3. Mit dem Vorbringen, dass es - als klares Indiz für das Vorliegen eines einheitlichen und selbstständigen Betriebs - einen Standortleiter, Herrn Ing. P*****, gebe und eine strenge Trennung zwischen Produktion und den übrigen Bereichen nicht vorgenommen werden könne, entfernt sich die Revisionswerberin insofern vom festgestellten Sachverhalt, als Ing. P***** neben seiner Funktion als gewerberechtlicher Ansprechpartner des Standorts lediglich Leiter und Kostenstellenverantwortlicher des Bereichs Produktion ist, der 11 der 28 Mitarbeiter umfasst, er selbst dem Bereichsleiter für Produktion weisungsunterworfen ist, bezüglich der in der Produktion tätigen Mitarbeiter zwar eine Vorschlags-, jedoch keine Entscheidungsbefugnis hat, das Bestellsystem zentral über ein EDV-System geregelt ist, er als Kostenstellenverantwortlicher für die Produktion nur Bestellungen bis 5000 EUR zustimmen kann und das von ihm geplante Teilbudget für die Luftzerlegungsanlage von übergeordneter Stelle zu genehmigen ist. Aus seiner Funktion kann daher weder auf eine Leitung noch eine organisatorische Einheit des Standorts Graz geschlossen werden.
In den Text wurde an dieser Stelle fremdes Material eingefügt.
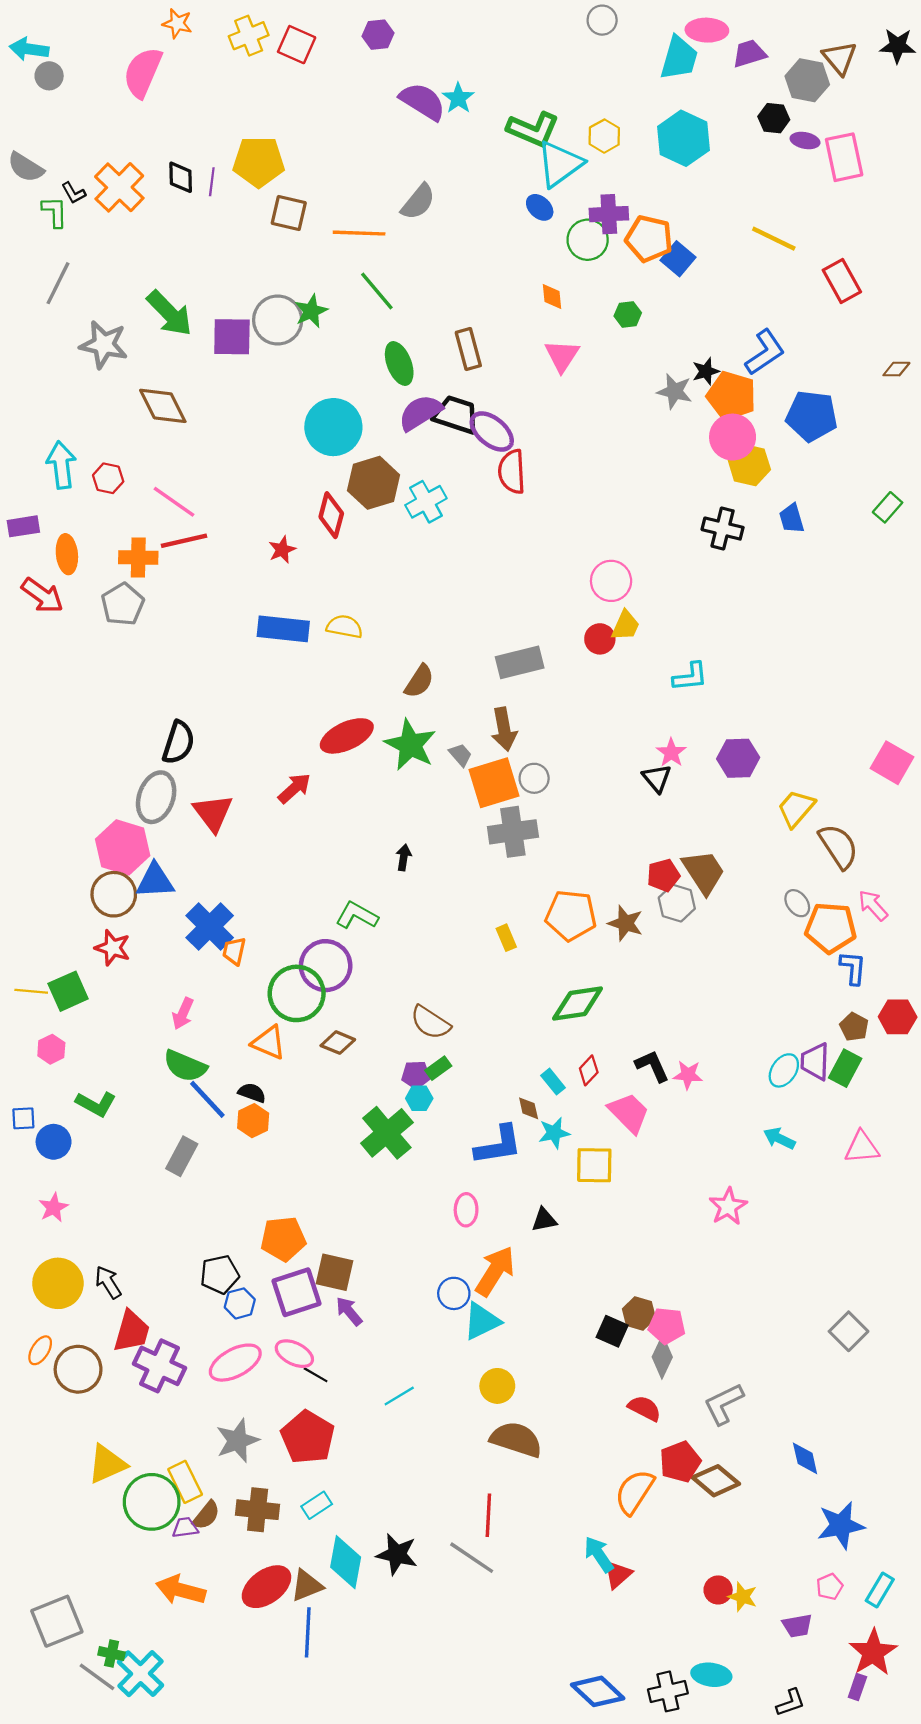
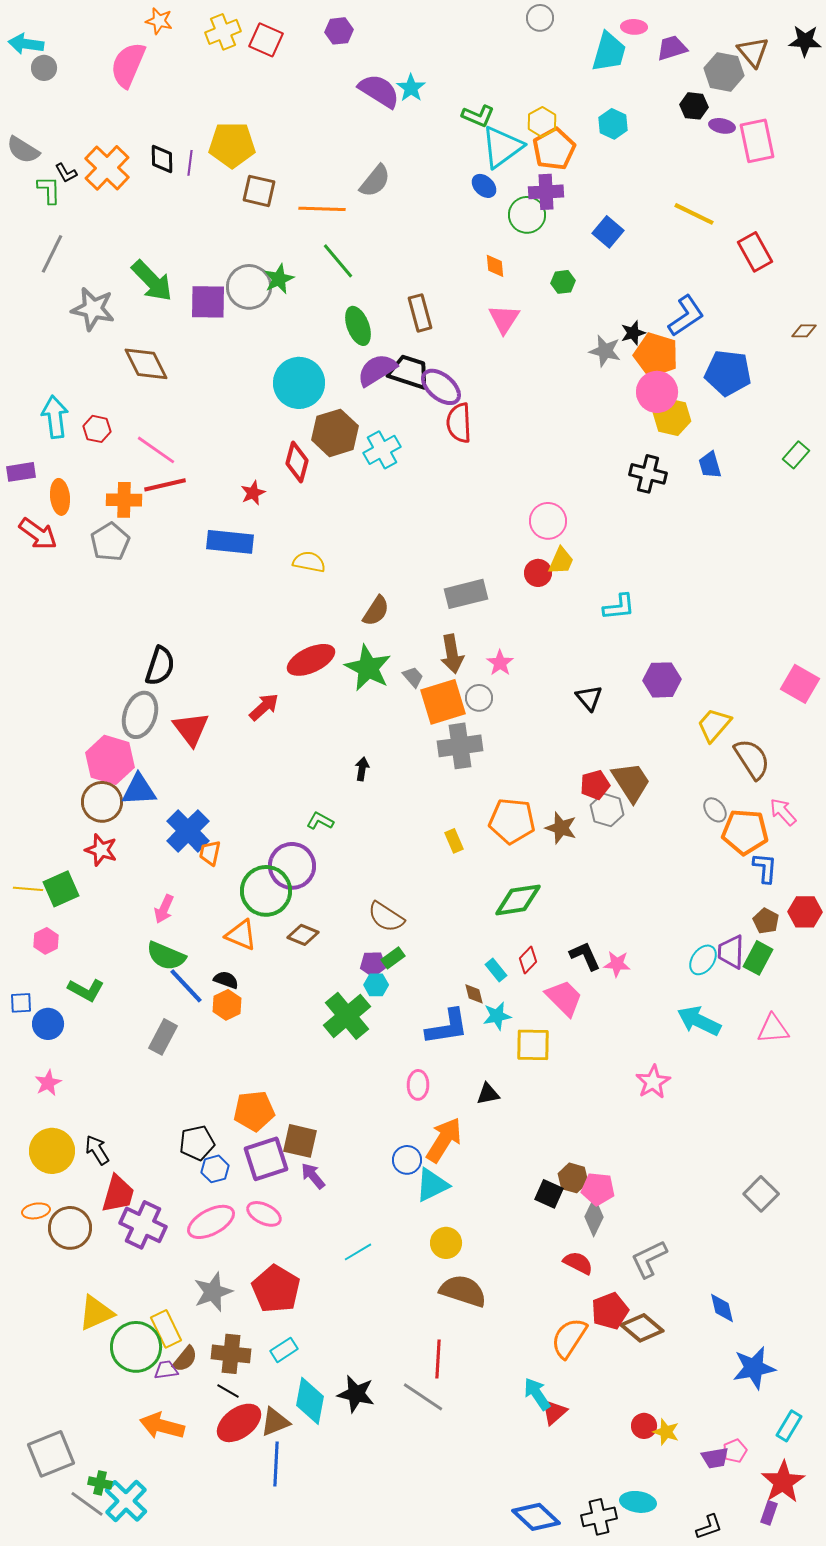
pink ellipse: (707, 30) -> (634, 27), size x0.7
green L-shape: (533, 129) -> (478, 116), size x0.7
cyan hexagon: (684, 138) -> (613, 124), size x0.6
orange pentagon: (649, 239) -> (554, 149), moved, turned 30
blue rectangle: (283, 629) -> (230, 542), moved
pink star: (671, 753) -> (500, 663), moved
green L-shape: (357, 915) -> (320, 821), size x0.7
cyan arrow: (779, 1138) -> (699, 1021), size x1.5
orange ellipse: (40, 1350) -> (36, 1211), turned 48
black line: (316, 1375) -> (228, 1391), moved
pink pentagon: (830, 1587) -> (735, 1451), moved

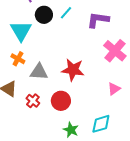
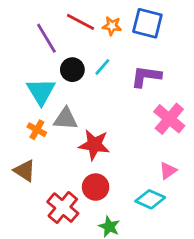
red star: (73, 70) -> (94, 145), moved
gray triangle: (39, 72) -> (66, 119), moved
red cross: (33, 101) -> (63, 208), moved, size x1.6
cyan diamond: (101, 124) -> (150, 199), moved, turned 40

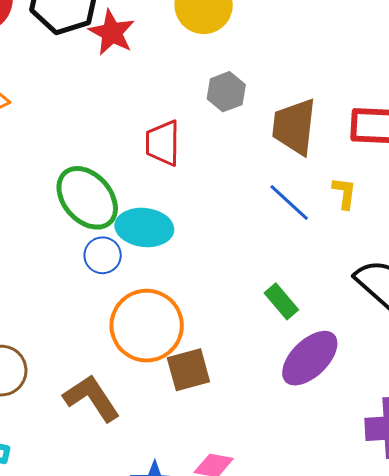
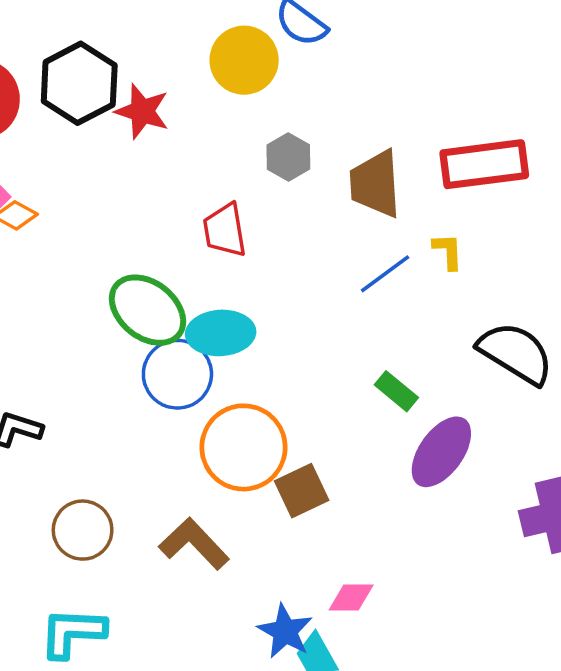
blue line: (289, 202) -> (385, 274), turned -69
blue circle: (103, 255) -> (177, 374), size x1.6

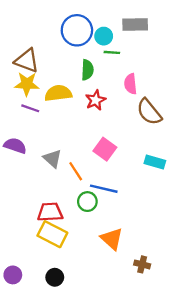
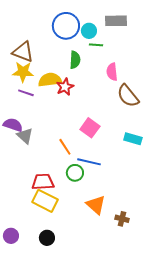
red star: (96, 100) -> (65, 87), moved
gray triangle: (52, 158) -> (25, 136), moved
brown cross: (142, 264) -> (122, 219), moved

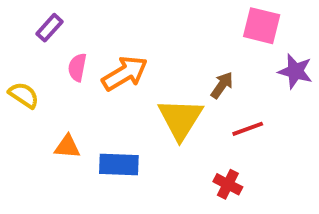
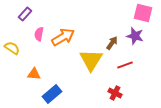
pink square: (262, 26) -> (143, 13), moved
purple star: (295, 71) -> (135, 36), moved
blue rectangle: (119, 164) -> (52, 94), moved, turned -42

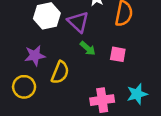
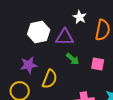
purple triangle: (78, 22) -> (65, 37), turned -42

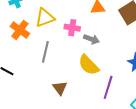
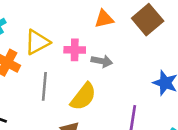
yellow semicircle: (89, 65) -> (83, 97), moved, turned -90

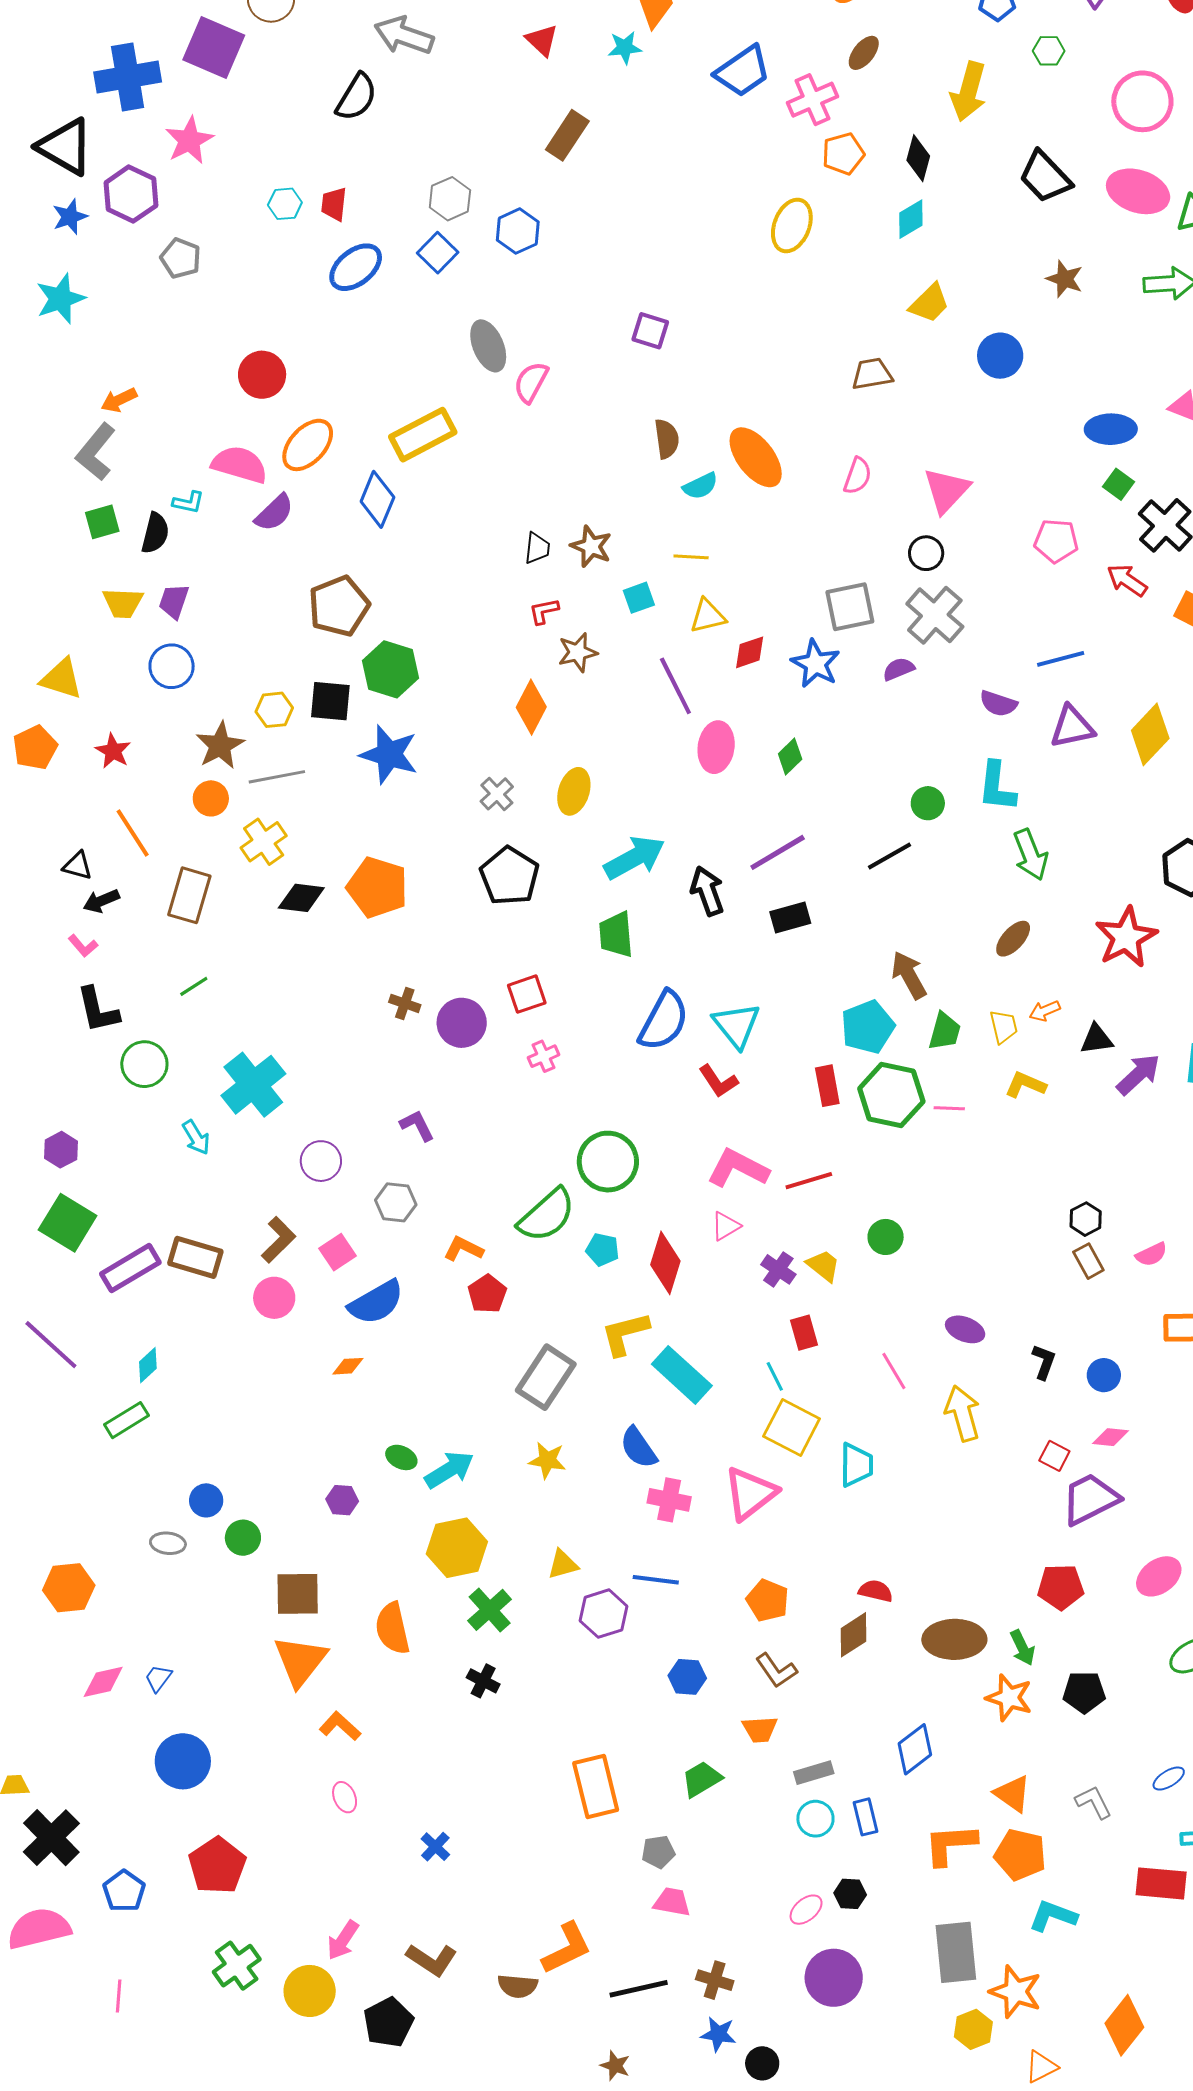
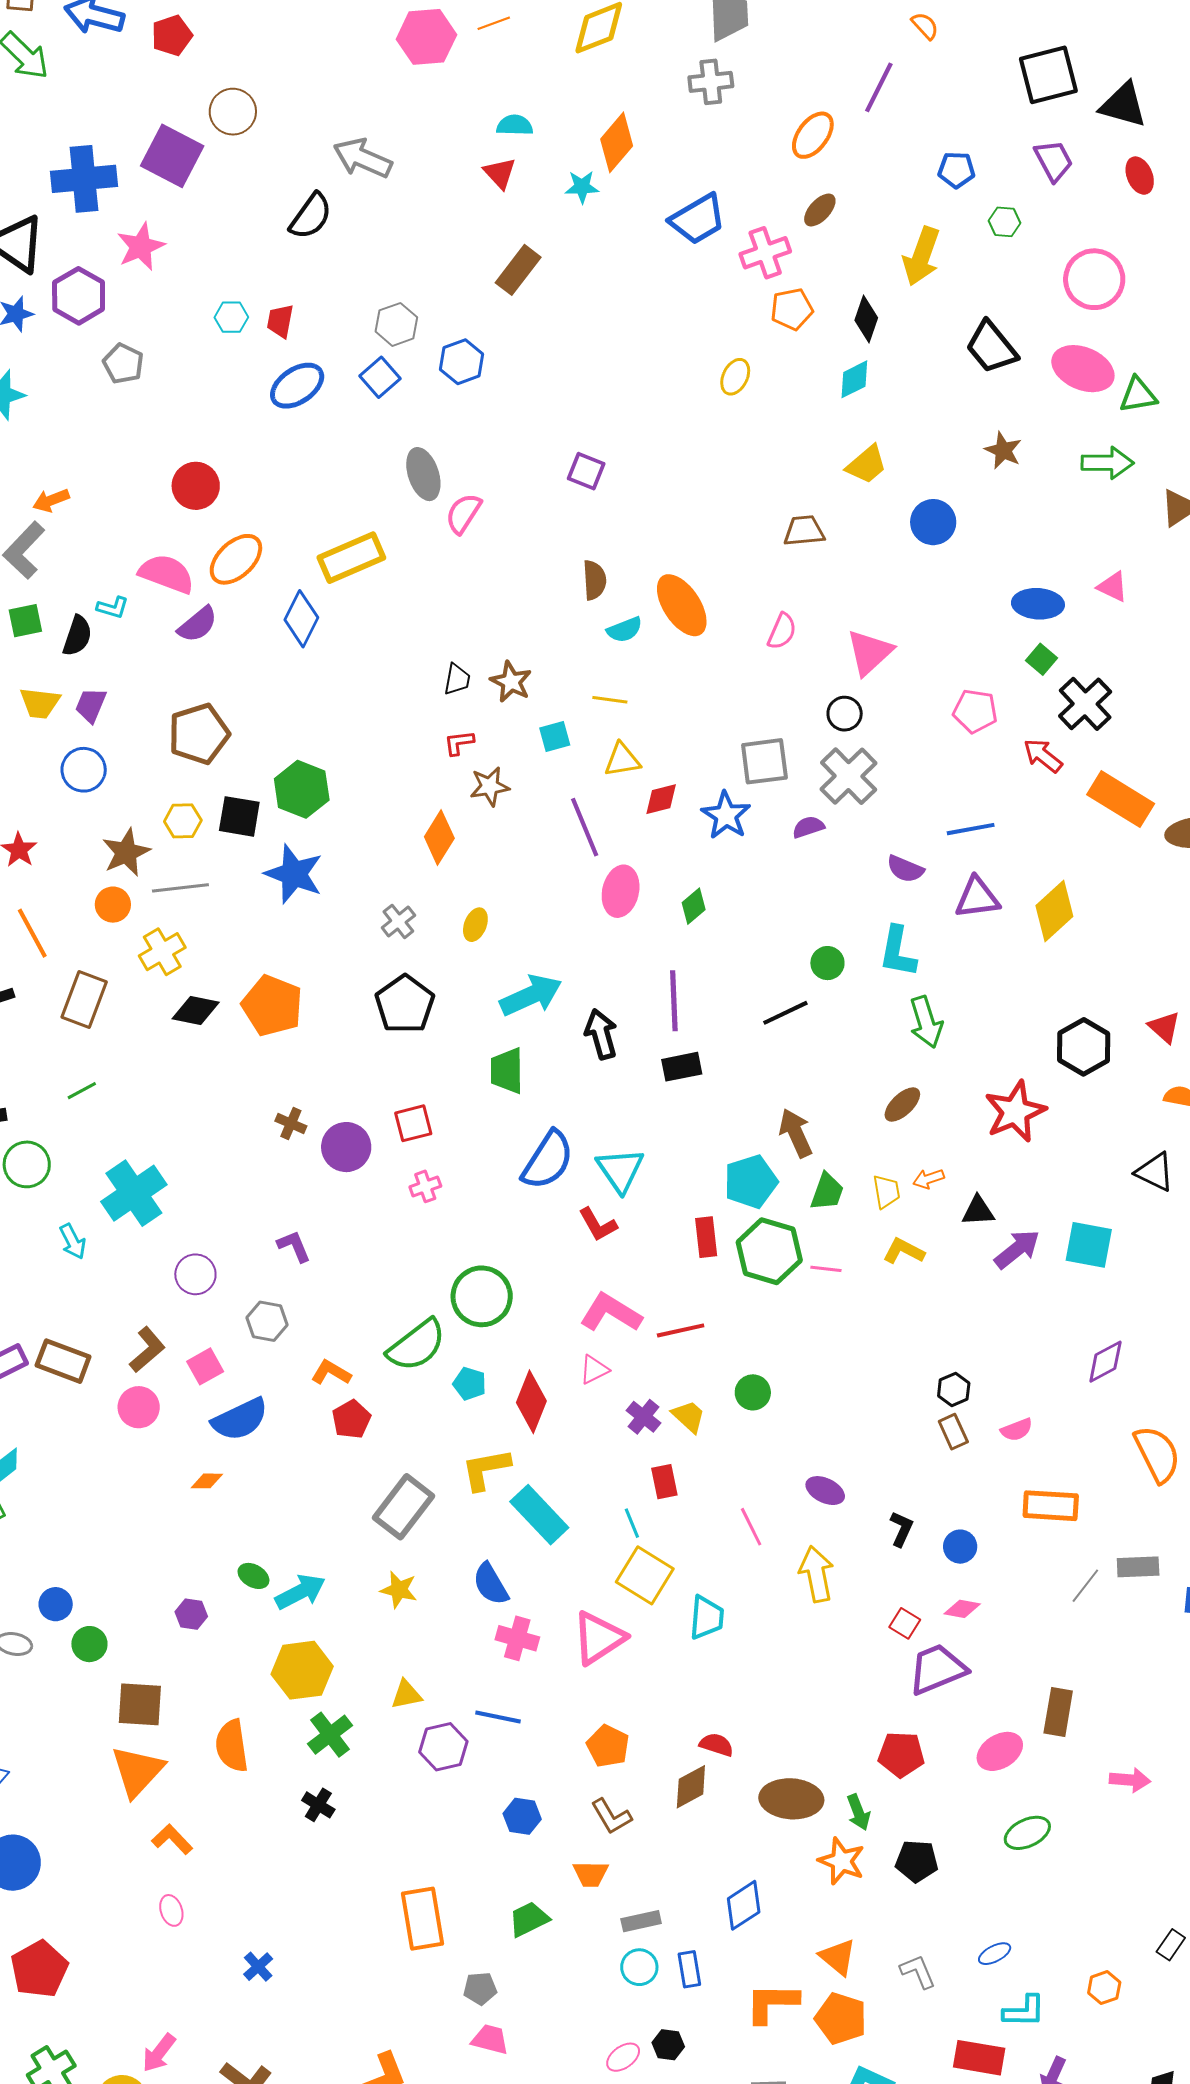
yellow ellipse: (792, 225) -> (735, 377), size x0.7
brown pentagon: (339, 606) -> (199, 734), moved
yellow ellipse: (574, 791) -> (475, 925), size x0.7
purple line: (778, 852) -> (674, 1001), turned -66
4. Die Revisionswerberin hinterfragt weiter, warum durch das Hinzutreten anderer Aufgaben im Rahmen eines bereits bestehenden selbstständigen Betriebs iSd § 34 ArbVG dessen Eigenschaft als solcher verloren gehen sollte. Dies übersieht jedoch, dass das Berufungsgericht dem Bereich Produktion ein für die Betriebseigenschaft ausreichendes Maß an Selbständigkeit gerade nicht abschließend zuerkannt hat und die drei weiteren Bereiche Technik, Healthcare und Verkauf auch nicht ohne weiteres dem Bereich Produktion zurechenbar sind, weil dem Produktionsleiter gegenüber den dort tätigen weiteren 17 Mitarbeitern - von Fällen der Gefahr im Verzug abgesehen - keine Weisungsbefugnis zukommt und sie auch keinen einheitlichen Betriebszweck unter seiner Leitung verfolgen.

Die Revision ist daher zurückzuweisen.